Re:Canonical ordering

From: Peter Constable (
Date: Tue May 02 2000 - 09:48:45 EDT


>The ones everyone knows about are Vietnamese, Greek,
>and Hebrew.

       Not necessarily everyone knows... ;-)

>I would expect that any language that made extensive
>use of more than a single accent on top of a letter
>might have some history of horizontal accomodations
>for the accents in its typography, however. It is
>just the natural thing for typographers to do when
>trying to create typefaces that work while having to
>deal with multiple accents.

       These aren't the only cases to consider. I'm thinking of cases
       of new orthographies for previously unwritten languages. Such
       languages obviously have no such traditions, yet it's possible
       that they may horizontally position diacritics.

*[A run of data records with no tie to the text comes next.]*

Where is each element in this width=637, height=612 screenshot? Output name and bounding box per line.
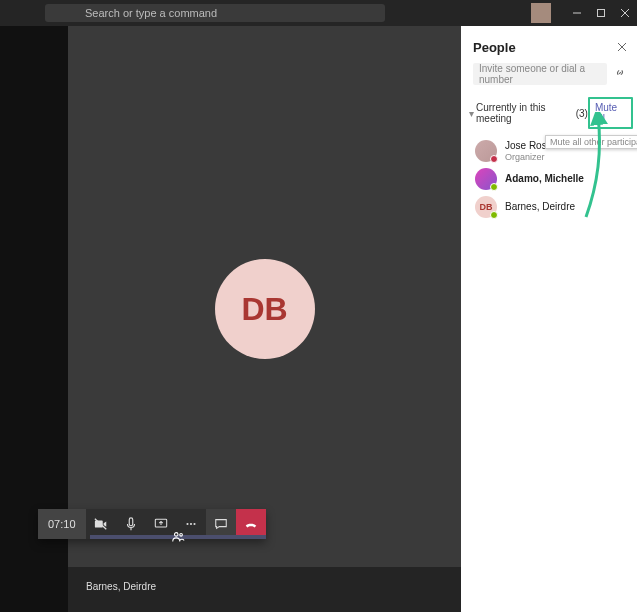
participant-avatar (475, 140, 497, 162)
close-window-button[interactable] (613, 0, 637, 26)
meeting-toolbar: 07:10 (38, 509, 266, 539)
stage-avatar-initials: DB (241, 291, 287, 328)
link-icon (613, 66, 627, 80)
svg-point-6 (186, 523, 188, 525)
participant-name: Barnes, Deirdre (505, 201, 575, 213)
participant-row[interactable]: Adamo, Michelle (475, 165, 631, 193)
section-label: Currently in this meeting (476, 102, 572, 124)
chat-icon (214, 517, 228, 531)
participant-row[interactable]: DBBarnes, Deirdre (475, 193, 631, 221)
svg-point-10 (179, 534, 182, 537)
meeting-timer: 07:10 (38, 509, 86, 539)
minimize-button[interactable] (565, 0, 589, 26)
svg-rect-1 (598, 10, 605, 17)
people-panel: People Invite someone or dial a number ▾… (461, 26, 637, 612)
svg-point-7 (189, 523, 191, 525)
participant-avatar (475, 168, 497, 190)
hangup-icon (244, 517, 258, 531)
close-icon (617, 42, 627, 52)
section-count: (3) (576, 108, 588, 119)
participant-info: Barnes, Deirdre (505, 201, 575, 213)
participant-role: Organizer (505, 152, 563, 162)
more-icon (184, 517, 198, 531)
copy-link-button[interactable] (613, 66, 627, 82)
camera-off-icon (94, 517, 108, 531)
people-icon (171, 530, 185, 544)
people-title: People (473, 40, 516, 55)
people-close-button[interactable] (617, 42, 627, 54)
participant-row[interactable]: Jose RosarioOrganizerMute all other part… (475, 137, 631, 165)
microphone-icon (124, 517, 138, 531)
invite-input[interactable]: Invite someone or dial a number (473, 63, 607, 85)
section-current[interactable]: ▾ Currently in this meeting (3) Mute all (461, 93, 637, 133)
maximize-button[interactable] (589, 0, 613, 26)
mute-all-button[interactable]: Mute all (588, 97, 633, 129)
svg-point-9 (174, 533, 178, 537)
search-input[interactable]: Search or type a command (45, 4, 385, 22)
people-button[interactable] (90, 535, 266, 539)
share-icon (154, 517, 168, 531)
participant-avatar: DB (475, 196, 497, 218)
stage-avatar: DB (215, 259, 315, 359)
search-placeholder: Search or type a command (85, 7, 217, 19)
presence-indicator (490, 183, 498, 191)
title-bar-right (531, 0, 637, 26)
presence-indicator (490, 211, 498, 219)
stage-participant-name: Barnes, Deirdre (86, 581, 156, 592)
invite-placeholder: Invite someone or dial a number (479, 63, 601, 85)
participant-info: Adamo, Michelle (505, 173, 584, 185)
user-tile[interactable] (531, 3, 551, 23)
people-header: People (461, 26, 637, 63)
participant-list: Jose RosarioOrganizerMute all other part… (461, 133, 637, 221)
chevron-down-icon: ▾ (469, 108, 474, 119)
stage-bottom-bar: Barnes, Deirdre (68, 567, 461, 612)
invite-row: Invite someone or dial a number (461, 63, 637, 93)
svg-point-8 (193, 523, 195, 525)
participant-name: Adamo, Michelle (505, 173, 584, 185)
presence-indicator (490, 155, 498, 163)
mute-all-tooltip: Mute all other participants (545, 135, 637, 149)
title-bar: Search or type a command (0, 0, 637, 26)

>You really only would need to start language tagging
>if you are faced with having to deal with aggressively
>multilingual text, for which mixed conventions
>regarding accent stacking were significant and
>required to be rendered correctly. Frankly I think that
>is a small percentage case inside a small percentage

       I don't know for sure what "agressively multilingual" means,
       but it only takes two languages for such problems to arise. And
       it is not necessarily the case that this is unlikely to occur.

>Unicode is not intended as a generic text layout macro

       You know I know that.

>*Some* aspects of text layout need to be left to text
>markup and text description languages. :-) And it isn't
>clear that trying to include a plain text character
>mechanism for describing exactly how accents are placed
>over a letter makes sense to include in the character
>encoding per se.

       But Unicode does provide some level of support for this where
       it pertains to the meaning of text. That's why we have
       canonical ordering classes. So I'm just trying to determine how
       far we go and what can be done in situations that involve novel
       use of existing scripts.

       Let me give an example case (which I think is real):

       Thai diacritics when used for Standard Thai have strict
       co-ocurrence restrictions, and of those that can co-occur above
       a base character - vowel + tone or vowe + thanthakhat - it is
       always the case that the tone or thanthakhat stacks above the
       vowel. One particular co-occurence restriction is that mai tai
       khu never co-occurs with any other diacritic.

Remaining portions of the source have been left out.